### What the task asks
Exclude the pictures and repeat all of the data exactly.

··· Records for this exercise ···

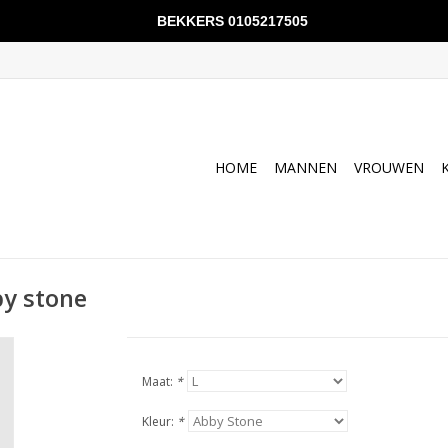
BEKKERS 0105217505
HOME
MANNEN
VROUWEN
by stone
Maat:
*
Kleur:
*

···

### Your solution
BEKKERS 0105217505
HOME
MANNEN
VROUWEN
by stone
Maat:
*
Kleur:
*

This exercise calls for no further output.